As the study was done in a resource poor region where children commonly die outside health facilities and post-mortem examinations are not routinely available, we were not able to identify the cause of death in most children. Therefore, we could not investigate the association between specific causes of death and individual exposures, such as compliance with particular interventions. Furthermore, because the study was done in the context of routine clinical care and detailed research follow-up of children diagnosed with sickle cell disease was not part of the study design, we do not have data on compliance with routinely prescribed drugs.
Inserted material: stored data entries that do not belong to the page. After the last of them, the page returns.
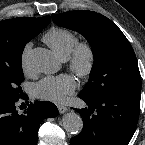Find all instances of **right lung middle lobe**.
<instances>
[{
  "instance_id": "dd1d6c3e",
  "label": "right lung middle lobe",
  "mask_w": 145,
  "mask_h": 145,
  "mask_svg": "<svg viewBox=\"0 0 145 145\" xmlns=\"http://www.w3.org/2000/svg\"><path fill=\"white\" fill-rule=\"evenodd\" d=\"M42 30L43 28L26 33L22 40V46H25ZM23 80L21 55L9 64H0V99L17 100L21 98L24 95L20 87Z\"/></svg>"
}]
</instances>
The increased admission to hospital observed among older children is likely to be conservative for several reasons. First, the costs associated with admission (including transport, hospital fees, and missed employment opportunities) are a deterrent to many families. Second, although Kilifi County Hospital is the main provider of medical care within the study area, some children might have sought care at other facilities both within and beyond the study borders. Finally, we will only have captured the most severe clinical events by passive surveillance. Consequently, the full burden of sickle cell disease within our cohort might be considerably higher.
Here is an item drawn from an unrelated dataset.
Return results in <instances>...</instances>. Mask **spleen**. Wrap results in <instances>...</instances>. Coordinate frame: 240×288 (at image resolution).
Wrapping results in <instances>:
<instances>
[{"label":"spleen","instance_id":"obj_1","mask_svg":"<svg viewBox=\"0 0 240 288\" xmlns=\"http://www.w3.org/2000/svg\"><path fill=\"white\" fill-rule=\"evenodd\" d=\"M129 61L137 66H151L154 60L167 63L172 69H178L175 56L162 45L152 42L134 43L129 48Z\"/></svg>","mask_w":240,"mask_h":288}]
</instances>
As previously reported, after an era of unprecedented decline, malaria transmission was low within the study area during the study period and, as a result, few children were admitted to hospital with malaria. Despite this, our study does not suggest an increased susceptibility to malaria among children with sickle cell disease, an observation consistent with previous reports. Declining malaria incidence probably also accounts for why admission to hospital with severe anaemia was also substantially lower, both in children with and without sickle cell disease, than observed in our previous study at the same hospital. However, in the current study, anaemia was still an important cause for admission to hospital in those with sickle cell disease, among whom 23% were severely anaemic. Given the strong association between malaria and bacteraemia, the decline in malaria might also have contributed to the lower incidence of bacteraemia in children with sickle cell disease compared with earlier studies conducted in the same area.8, 20 However, the roll-out of newer vaccines and the provision of penicillin prophylaxis might also have contributed. Whatever the cause, it seems likely that the falling rate of bacteraemia is a strong driver of improved sickle cell disease survival.
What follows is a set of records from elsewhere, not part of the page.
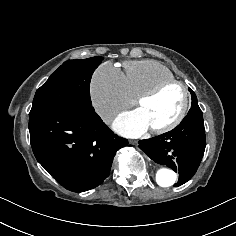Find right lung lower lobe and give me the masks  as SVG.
<instances>
[{
  "label": "right lung lower lobe",
  "instance_id": "right-lung-lower-lobe-1",
  "mask_svg": "<svg viewBox=\"0 0 236 236\" xmlns=\"http://www.w3.org/2000/svg\"><path fill=\"white\" fill-rule=\"evenodd\" d=\"M37 161L73 192L100 185L128 140L115 135L91 107H62L29 117Z\"/></svg>",
  "mask_w": 236,
  "mask_h": 236
}]
</instances>
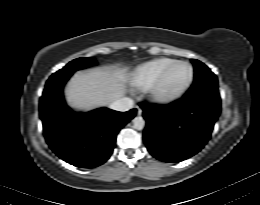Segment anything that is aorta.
<instances>
[{
	"label": "aorta",
	"mask_w": 260,
	"mask_h": 205,
	"mask_svg": "<svg viewBox=\"0 0 260 205\" xmlns=\"http://www.w3.org/2000/svg\"><path fill=\"white\" fill-rule=\"evenodd\" d=\"M144 126H145V120L141 116L135 117L133 119V127L136 130H142Z\"/></svg>",
	"instance_id": "aorta-1"
}]
</instances>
In contrast to our findings for death, admission to hospital among children enrolled at the sickle cell disease clinic was more than twice that of participants who were not enrolled. This could reflect the effect of education, through which children attending the clinic are encouraged to seek urgent treatment in the event of intercurrent illnesses, and the fact that many admissions were also triggered by findings made at routine outpatient visits. Our study did not include the collection of detailed social or economic data that could provide additional explanations for variation in some of our outcomes, something that should be considered in future investigations.

Both the main limitation and the main strength of our study relate to our passive follow-up of cohort participants. Limitations of this approach are that it only provides a minimum estimate of the true incidence of specific complications and that it is not sufficient to capture intervening events in detail. However, this approach was simultaneously a strength of our study in that active surveillance would necessarily have interfered to a greater extent with the natural history of disease, both in children with and without sickle cell disease, and resulted in a more distorted picture of any true differences.

In conclusion, a growing proportion of children with sickle cell disease on the coast of Kenya are surviving, reaching medical attention, and requiring life-long care. Policy decisions regarding how best to diagnose and manage children with sickle cell disease and to prevent complications of the disease should be major priorities for health research in Africa.